Is there such a thing as Agile Governance?

I have just read this article: "Agile Enterprise Needs Agile Governance"

I have two problems with the article.

The first is that it is "bandwagon jumping" - Agile is rather an "in" thing at the moment (e.g. in the UK and the US, the govt has recently published consultation papers on the use of more Agile project management for major government projects), so this trend of then applying it here there and everywhere is both rather simple-minded and misguided.

Secondly, Agile is a term for a whole collection of approaches and methods which share a common philosophy, but in the context of the above article, is being used in a looser way and thus both obscures what Agile actually is and confuses the approach.

There are some aspects of Agile philosophy that can be applied to governance, but that doesn't mean there is such a thing as "Agile governance".

What is Agile?

Agile's origins lie in computer programming. The traditional waterfall approach assumes that you can capture and document all of a user's requirements if you only take enough time and make enough effort to do so. In some cases this is certainly true, but there are many instances where users don't actually know exactly what they want, and their needs actually change over time anyway. The Agile philosophy emerged from this realisation and attempted to deal with the uncertainty factor within identifying user requirements.

From this a number of Agile methods for managing programming endeavours have arisen, such as SCRUM and DSDM. These have gained quite wide acceptance and are based on sound, tested principles such as SCRUM sprints and DSDM timeboxes. In fact, like any methodology - even one that is deliberately framed to support iterative development and loose requirements - an underlying, agreed set of principles and tools is needed. And applied intelligently, these approaches can work really well.

Agile in non-software development contexts

The success in the software development arena has led to Agile being applied in a more general project management environment.

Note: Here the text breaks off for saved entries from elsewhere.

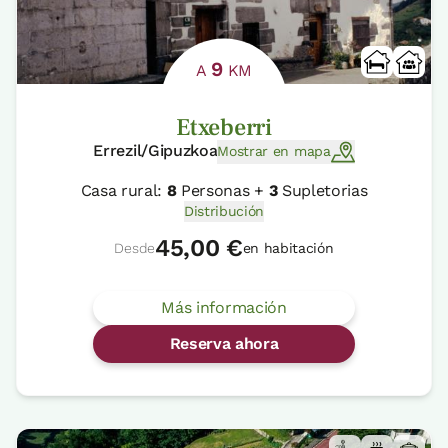
9
A
KM
Etxeberri
Errezil/Gipuzkoa
Mostrar en mapa
Casa rural:
8
Personas +
3
Supletorias
Distribución
45,00 €
Desde
en habitación
Más información
Reserva ahora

Just as Agile development is an alternative to Waterfall, so we now have DSDM Atern which has been developed as a generic project management approach using Agile principles and philosophy that can be used as an alternative to PRINCE2. (And in fact you can also use the two together, just as you can use aspects of Waterfall and Agile development together).

And like Agile development, Agile project management also has a strong, well developed, tested set of principles and tools.

So what about Agile governance?

It's not that I have any objection to Agile principles being applied in more general governance contexts - in fact that may be a very good thing. But as far as I'm aware there is no agreed, tested Agile governance framework. So my problem is that Agile will be both trivialised by using it in this loose, ill-defined way, and that - more seriously - half-hearted attempts will be made at doing so-called Agile governance to ill-effect.

And ironically there is already an excellent, proven, well developed alternative to traditional command-and-control governance: Lean management. In many organisations Lean (and its associated Systems Thinking) has been applied by simply using the tools without adopting the core philosophy. This is a mistake and improvements in these situation have proved to be only superficial. If this could be changed, we'd have no need for "agile governance" because Lean Management - properly applied - leads to better quality, better staff morale, better customer satisfaction, and greater success. There are lots of good case studies to show this is so: here is just one such.

So, please, let's not get diverted by the latest buzz-word. We don't need Agile governance, we need good governance: and Lean provides the answer.